There had always been a latent divergence between the charismatic loner Emmeline Pankhurst and the Pethick-Lawrences as brilliant organizers. When Christabel Pankhurst changed horses and backed her mother, the divergence opened out. In a ruthless break with the past, the two Pankhursts in 1912 launched a more extreme form of militancy, and ousted the Pethick-Lawrences from the WSPU. Emmeline Pethick-Lawrence later realized that her husband's wealth, hitherto an asset to the union, might at that point have become a liability, but she rightly questioned Pankhurstian tactics. Privately bitter and shocked at how they had been treated, the Pethick-Lawrences behaved during this crisis with some dignity, and were keen to avoid dividing the movement, but in later life they were more sympathetic to Sylvia Pankhurst than to her mother and elder sister. In 1913–14 they continued to edit Votes for Women, and gradually formed a group of moderate militants round it: the Votes for Women Fellowship. Emmeline Pethick-Lawrence's moralistic and libertarian mentors, from Mazzini to her father, were at one with Olive Schreiner (another major influence upon her at this time) in envisaging freedom as a cause which could unite both sexes. The fellowship in 1914 evolved into a new structure, the United Suffragists, which she saw as a vehicle of 'militancy without violence' (Votes for Women, 7 Feb 1913, 273), a bridge between militants and non-militants, and between men and women.

The First World War introduced violence of quite another order, and for Emmeline Pethick-Lawrence, as for many pre-war feminists, the promotion of international peace and of rights for women abroad seemed linked causes that flowed naturally out of British suffragism. Given her worldwide travels, her opposition to the South African War, and her Liberal nonconformist background, she naturally sought to bring about the worldwide family of men and women that had long been present within her mind, and from 1915 until 1922 was treasurer of the Women's International League for Peace and Freedom. For her the war was 'the final demonstration of the unfitness of men to have the whole control of the human family in their hands' (Votes for Women, 16 Oct 1914, 21). She participated in 1915 in the international women's peace conference at The Hague, and deplored the terms of the Versailles peace settlement. Here, in her view, lay the roots of the Second World War: on 14 October 1939 she told Sylvia Pankhurst that Britain's earlier injustice towards Germany made it impossible for her to support another war (Sylvia Pankhurst collection, Institute of Social History, Amsterdam).

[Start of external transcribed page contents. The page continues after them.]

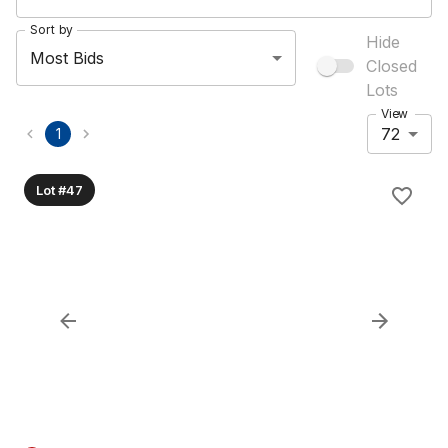
Sort by
Hide
Most Bids
Closed
Lots
View
72
1
Lot #47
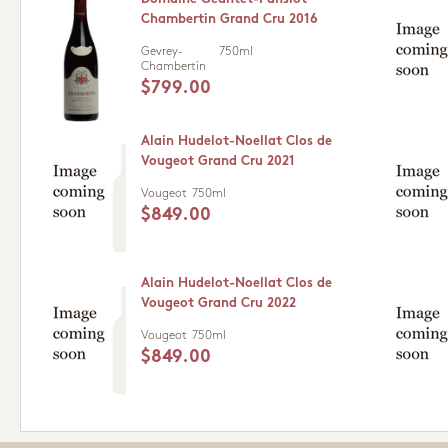
Chambertin Grand Cru 2016
Gevrey-
750ml
Chambertin
$799.00
Alain Hudelot-Noellat Clos de
Vougeot Grand Cru 2021
Vougeot
750ml
$849.00
Alain Hudelot-Noellat Clos de
Vougeot Grand Cru 2022
Vougeot
750ml
$849.00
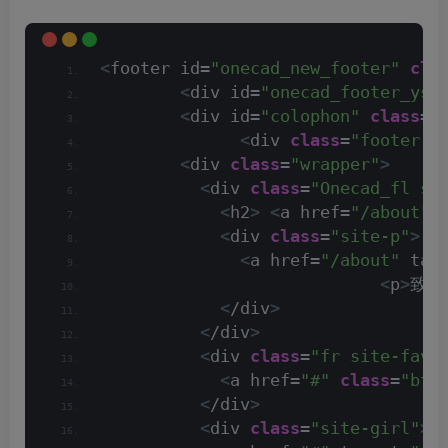
<
footer id=
"onecad_new_footer"
cla
<
div id=
"onecad_footer_ysa
<
div id=
"colophon"
class
=
"
<
div 
class
=
"footer-f
<
div 
class
=
"wrapper"
>
<
div 
class
=
"Onecad_fl si
<
h2
>
<
a href=
"/about"
 
<
div 
class
=
"site-p"
>
<
a href=
"/about"
 tar
<
p
>
致力
<
/div
>
<
/div
>
<
div 
class
=
"fr site-fav"
<
a href=
"#"
class
=
"btn
<
/div
>
<
div 
class
=
"site-girl"
>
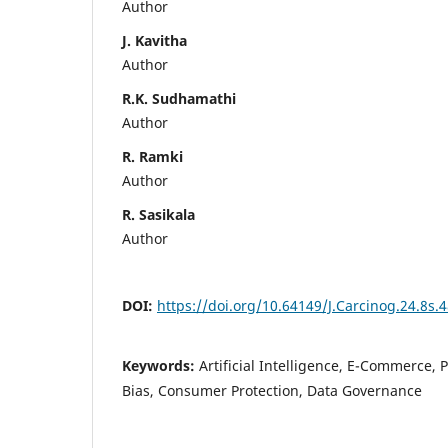
Author
J. Kavitha
Author
R.K. Sudhamathi
Author
R. Ramki
Author
R. Sasikala
Author
DOI:
https://doi.org/10.64149/J.Carcinog.24.8s.
Keywords:
Artificial Intelligence, E-Commerce, P
Bias, Consumer Protection, Data Governance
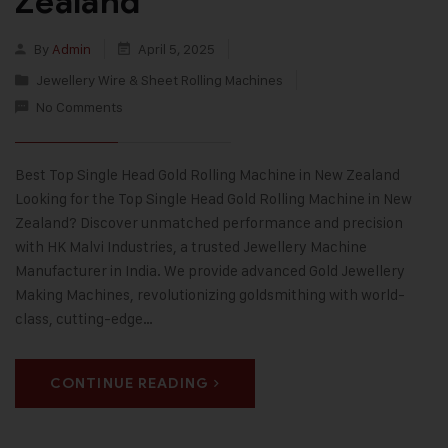
Zealand
By
Admin
April 5, 2025
Jewellery Wire & Sheet Rolling Machines
No Comments
Best Top Single Head Gold Rolling Machine in New Zealand
Looking for the Top Single Head Gold Rolling Machine in New
Zealand? Discover unmatched performance and precision
with HK Malvi Industries, a trusted Jewellery Machine
Manufacturer in India. We provide advanced Gold Jewellery
Making Machines, revolutionizing goldsmithing with world-
class, cutting-edge…
CONTINUE READING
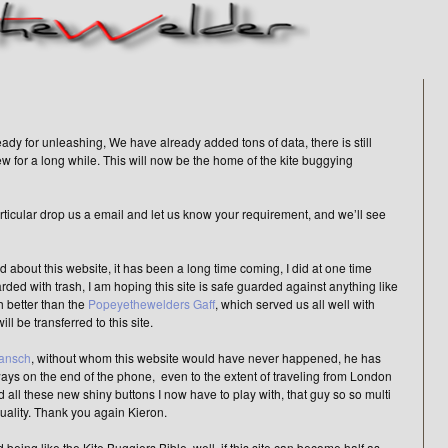
ady for unleashing, We have already added tons of data, there is still
new for a long while. This will now be the home of the kite buggying
articular drop us a email and let us know your requirement, and we’ll see
d about this website, it has been a long time coming, I did at one time
d with trash, I am hoping this site is safe guarded against anything like
h better than the
Popeyethewelders Gaff
, which served us all well with
ll be transferred to this site.
Jansch
, without whom this website would have never happened, he has
lways on the end of the phone, even to the extent of traveling from London
 all these new shiny buttons I now have to play with, that guy so so multi
quality. Thank you again Kieron.
 being like the Kite Buggiers Bible, well, if this site can become half as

Emmeline Pethick-Lawrence never retreated from her feminist ideals, but her public career suffered almost immediately from the way political party cut across inter-war feminist loyalties. In 1918 she stood as Labour candidate for Rusholme, championing nationalization, a capital levy, equal pay, and an equal moral standard, but she came bottom of the poll with only a sixth of the votes cast. She publicly campaigned against black-and-tan British policy in Ireland, and from 1926 to 1935 was president of the Women's Freedom League. She backed the Open Door Council and the Six Point Group, fiercely feminist bodies, but within the National Union of Societies for Equal Citizenship she tried in the mid-1920s to straddle the divide between ‘old’ (libertarian) and ‘new’ (interventionist) feminists, and more than once publicly asserted the need for economic equality between the sexes.

As her husband's inter-war political career advanced, however, Emmeline Pethick-Lawrence's public career went into decline. She accompanied him on overseas tours, backed him in his election campaigns, and ran the Surrey homes and gardens that they both loved so much. Nobody reading the letters they exchanged when parted during his cabinet mission to India in 1946 will doubt the intensity of their affection. But this was no Webb or even Cole partnership: politics were not central to Emmeline's life, she had her own circle of friends, and she put more effort into gardening than into public commitments, paradoxically displaying many of the traits associated with the unemancipated woman. Though four years older than her husband, she elicited from him the same paternal and chivalrous response that she had evoked in her father and Pearse. Moody, impulsive, self-indulgent, and frequently taking to her bed, she was in later life careless with money, untidy, and absent-minded. Yet she could deploy her charm, in alliance with her wealth and classless outlook, to win devotion from a semi-commune of servants and secretaries: substitute children who benefited socially and educationally thereby. Her public life contracted further after the 1930s because of growing deafness, her unconcealed deaf-aid constituting more of a distraction for her audiences than a help. Prolonged disability and ultimately demoralizing illness preceded her death at home at Fourways, Gomshall, Surrey, on 11 March 1954.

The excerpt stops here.